7 Mars 2022
Troisième nouvelle dans la série de 13 après Hellhound on my Trail la semaine dernière.
Toute la matinée, il a provoqué l’hilarité des voisins. La blague «Dites donc, celui-là, il prend racine» s’est propagée comme une trainée de poudre, du postier au voisin, du voisin au bar plus loin et du bar à à peu près tout le monde. Depuis l’aube, il était là, face à ces racines à flanc de coteau, à les sculpter en frappant la toile de ses pinceaux à intervalles réguliers, précisant l’une, révélant l’autre, creusant une pente à côté, ajoutant enchevêtrements, panaches de branches et leurs ombres. Les gens avaient beau passer devant lui, il ne prêtait aucune attention à leurs sourires, à leurs paroles. Il était à peine là, dans son monde, dans son tableau, dans la vie de ces racines qu’il avait choisies. Pourquoi elles, pourquoi pas ailleurs, pourquoi juste au bord de la route, posé comme ça en plein soleil ? Les yeux cernés, regard figé sur la toile, ses couleurs, la toile, encore la toile, seul lui savait.
Il se bat avec les ocres, travaille ses gris jusqu’à épuisement, martelant sa palette pour chercher le ton juste. Il cerne ses sujets de noir, là une racine, ici, un arbrisseau, là encore une branche, un tronc, un feuillage. Il fige une lumière changeante au fil des heures, il est dans sa lumière à lui.
Il reprend ses jaunes, rajoute dix touches de vent sur une branche, et là, et là, et sur ce tronc aussi qui monte à la verticale, torturé, sinueux, s’élevant au delà de son univers cadré. Il éclaircit encore son jaune, redonne du mouvement, combat de l’ombre et de la lumière, regarde le contraste de ces troncs et racines métalliques, minérales, froides comme l’acier du revolver dans sa besace. Il avise, analyse, juge impartial, décide que c’est là, que c’est ça, que c’est bon. Il n’a plus rien à rajouter.
Il se relève, essuie ses mains maculées avec un vieux chiffon. Il frotte ses jointures tant qu’il peut, abandonne, plie son chevalet portable, rassemble ses couleurs, sa bouteille, ses pinceaux. Il les emballe dans le chiffon, bouquet de couleurs sous cloche, serre la ficelle pour les unir et les cale dans son sac. Posée au bord de la route, contre le petit muret qui lui a servi de dossier, sa toile attend. Il la regarde dans son entièreté, se baisse en un effort visible. Sa main passe derrière le cadre comme on tient une belle femme par les hanches. Ses doigts tâtonnent, trouvent, attrapent le châssis. La toile s’élève, virevolte comme un bouclier à son bras.

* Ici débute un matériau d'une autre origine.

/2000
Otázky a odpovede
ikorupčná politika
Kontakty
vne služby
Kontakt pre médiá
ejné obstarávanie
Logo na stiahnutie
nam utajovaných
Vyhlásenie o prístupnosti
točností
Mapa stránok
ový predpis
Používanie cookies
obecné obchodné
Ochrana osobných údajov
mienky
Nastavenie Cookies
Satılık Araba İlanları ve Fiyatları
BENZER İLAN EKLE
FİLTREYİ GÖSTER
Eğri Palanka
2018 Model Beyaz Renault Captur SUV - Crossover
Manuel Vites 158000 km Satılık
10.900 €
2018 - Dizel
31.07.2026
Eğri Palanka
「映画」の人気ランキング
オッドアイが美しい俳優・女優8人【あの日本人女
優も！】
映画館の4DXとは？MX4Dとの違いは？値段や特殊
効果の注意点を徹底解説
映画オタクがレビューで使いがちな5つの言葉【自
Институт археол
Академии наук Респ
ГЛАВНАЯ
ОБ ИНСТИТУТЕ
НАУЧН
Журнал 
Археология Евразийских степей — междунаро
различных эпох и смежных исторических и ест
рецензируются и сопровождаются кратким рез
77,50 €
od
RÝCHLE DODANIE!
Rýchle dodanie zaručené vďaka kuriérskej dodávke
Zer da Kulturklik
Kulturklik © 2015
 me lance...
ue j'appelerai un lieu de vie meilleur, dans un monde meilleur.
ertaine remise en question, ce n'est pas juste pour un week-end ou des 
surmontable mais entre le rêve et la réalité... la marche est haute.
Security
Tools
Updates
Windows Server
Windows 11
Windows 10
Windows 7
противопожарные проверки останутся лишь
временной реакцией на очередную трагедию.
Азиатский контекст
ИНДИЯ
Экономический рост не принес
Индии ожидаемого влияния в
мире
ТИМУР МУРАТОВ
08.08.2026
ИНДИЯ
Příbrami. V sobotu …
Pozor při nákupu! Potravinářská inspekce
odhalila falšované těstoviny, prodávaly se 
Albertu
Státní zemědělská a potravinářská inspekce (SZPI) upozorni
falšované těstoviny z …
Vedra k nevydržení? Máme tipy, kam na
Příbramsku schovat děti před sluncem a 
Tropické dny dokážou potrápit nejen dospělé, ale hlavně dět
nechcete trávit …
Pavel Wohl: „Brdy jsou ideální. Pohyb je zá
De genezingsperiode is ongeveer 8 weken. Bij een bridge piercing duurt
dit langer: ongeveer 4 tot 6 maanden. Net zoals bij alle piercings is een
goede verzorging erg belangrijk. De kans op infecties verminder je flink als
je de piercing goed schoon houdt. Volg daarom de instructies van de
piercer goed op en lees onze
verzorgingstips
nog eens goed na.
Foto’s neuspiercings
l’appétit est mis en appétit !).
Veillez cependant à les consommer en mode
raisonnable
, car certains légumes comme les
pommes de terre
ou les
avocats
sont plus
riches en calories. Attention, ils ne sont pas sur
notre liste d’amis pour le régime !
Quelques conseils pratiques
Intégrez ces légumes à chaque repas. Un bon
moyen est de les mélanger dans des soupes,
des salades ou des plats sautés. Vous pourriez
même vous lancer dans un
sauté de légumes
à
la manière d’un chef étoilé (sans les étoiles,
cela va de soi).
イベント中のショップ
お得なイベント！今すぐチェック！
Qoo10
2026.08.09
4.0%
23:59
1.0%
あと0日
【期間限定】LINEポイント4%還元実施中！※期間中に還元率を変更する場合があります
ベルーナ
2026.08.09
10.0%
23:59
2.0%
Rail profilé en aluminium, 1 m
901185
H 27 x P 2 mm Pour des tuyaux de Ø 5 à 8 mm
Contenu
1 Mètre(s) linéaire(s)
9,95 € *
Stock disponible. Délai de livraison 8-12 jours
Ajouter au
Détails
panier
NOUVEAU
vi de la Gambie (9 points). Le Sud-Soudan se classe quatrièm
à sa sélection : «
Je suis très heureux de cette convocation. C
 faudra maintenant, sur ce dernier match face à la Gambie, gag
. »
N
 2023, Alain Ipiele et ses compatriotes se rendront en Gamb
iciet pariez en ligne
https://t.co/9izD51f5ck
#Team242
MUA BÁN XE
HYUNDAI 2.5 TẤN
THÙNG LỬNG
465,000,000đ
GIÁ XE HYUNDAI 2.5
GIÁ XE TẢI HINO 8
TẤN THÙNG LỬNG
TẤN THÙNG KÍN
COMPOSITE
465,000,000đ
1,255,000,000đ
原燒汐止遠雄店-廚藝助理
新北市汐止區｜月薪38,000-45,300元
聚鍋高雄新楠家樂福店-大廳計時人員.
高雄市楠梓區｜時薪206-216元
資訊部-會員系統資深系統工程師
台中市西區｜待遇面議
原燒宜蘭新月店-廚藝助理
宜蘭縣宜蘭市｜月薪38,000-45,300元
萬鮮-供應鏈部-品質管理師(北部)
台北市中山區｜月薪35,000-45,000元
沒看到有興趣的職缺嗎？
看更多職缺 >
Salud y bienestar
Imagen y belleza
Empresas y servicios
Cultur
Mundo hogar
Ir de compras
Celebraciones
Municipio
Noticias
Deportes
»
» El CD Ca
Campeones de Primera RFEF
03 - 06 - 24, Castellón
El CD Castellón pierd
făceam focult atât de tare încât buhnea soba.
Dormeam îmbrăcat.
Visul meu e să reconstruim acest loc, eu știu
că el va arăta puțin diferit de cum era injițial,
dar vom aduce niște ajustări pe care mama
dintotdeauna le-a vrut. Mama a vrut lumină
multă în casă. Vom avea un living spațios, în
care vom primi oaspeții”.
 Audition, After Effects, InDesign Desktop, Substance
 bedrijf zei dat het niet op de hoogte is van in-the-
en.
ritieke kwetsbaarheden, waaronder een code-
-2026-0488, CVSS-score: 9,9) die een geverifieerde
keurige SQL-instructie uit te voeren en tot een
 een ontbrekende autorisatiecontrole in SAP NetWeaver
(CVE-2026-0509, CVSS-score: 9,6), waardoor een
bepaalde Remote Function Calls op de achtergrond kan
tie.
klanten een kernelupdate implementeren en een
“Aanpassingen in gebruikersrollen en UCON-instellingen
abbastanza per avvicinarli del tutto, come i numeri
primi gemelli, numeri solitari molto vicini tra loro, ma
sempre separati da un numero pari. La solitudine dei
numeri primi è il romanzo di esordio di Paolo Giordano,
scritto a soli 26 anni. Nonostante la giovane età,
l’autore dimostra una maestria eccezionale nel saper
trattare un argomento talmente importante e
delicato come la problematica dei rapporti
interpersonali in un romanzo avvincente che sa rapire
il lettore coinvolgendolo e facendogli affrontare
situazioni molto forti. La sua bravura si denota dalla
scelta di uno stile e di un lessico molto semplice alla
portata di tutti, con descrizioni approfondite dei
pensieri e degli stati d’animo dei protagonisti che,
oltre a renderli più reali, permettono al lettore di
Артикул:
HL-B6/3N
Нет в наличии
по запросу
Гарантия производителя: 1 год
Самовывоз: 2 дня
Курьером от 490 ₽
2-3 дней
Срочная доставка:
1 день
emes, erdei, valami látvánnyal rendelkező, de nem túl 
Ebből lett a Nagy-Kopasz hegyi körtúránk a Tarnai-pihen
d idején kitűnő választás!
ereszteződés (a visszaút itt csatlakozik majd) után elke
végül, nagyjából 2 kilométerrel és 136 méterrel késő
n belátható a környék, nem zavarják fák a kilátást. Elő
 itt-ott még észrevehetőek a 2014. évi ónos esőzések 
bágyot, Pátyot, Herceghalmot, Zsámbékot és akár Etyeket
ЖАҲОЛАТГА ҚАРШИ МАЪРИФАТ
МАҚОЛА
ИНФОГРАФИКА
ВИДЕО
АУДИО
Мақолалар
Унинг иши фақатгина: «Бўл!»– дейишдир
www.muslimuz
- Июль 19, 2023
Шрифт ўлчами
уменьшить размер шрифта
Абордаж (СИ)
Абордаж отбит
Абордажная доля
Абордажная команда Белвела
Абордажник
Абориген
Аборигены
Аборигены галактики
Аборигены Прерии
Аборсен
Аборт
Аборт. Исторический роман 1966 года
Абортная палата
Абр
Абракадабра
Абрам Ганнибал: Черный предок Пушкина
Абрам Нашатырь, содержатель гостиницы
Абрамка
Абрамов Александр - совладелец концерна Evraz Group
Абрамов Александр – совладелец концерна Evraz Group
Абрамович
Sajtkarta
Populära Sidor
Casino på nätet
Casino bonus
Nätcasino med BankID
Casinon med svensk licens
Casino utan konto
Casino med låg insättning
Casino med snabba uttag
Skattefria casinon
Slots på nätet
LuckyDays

D’un pas ankylosé, usé, il repart à son hôtel.
Il pose sa toile sur une chaise, se toise dans le miroir, se nettoie un peu. Il regarde la toile sous la lumière de sa mansarde. Il ressemble à ces racines. Sec. Il prend son sac et repart.
Dans ce champ qu’il a peint aussi, les corbeaux ne sont pas là aujourd’hui. À la détonation sèche répétée par l’écho de la vallée, ils se seraient certainement envolés. Son corps rejoint le sol. L’écho s’estompe. Le ciel est clair, le blé chaloupe en cadence, les moissons seront abondantes cette année.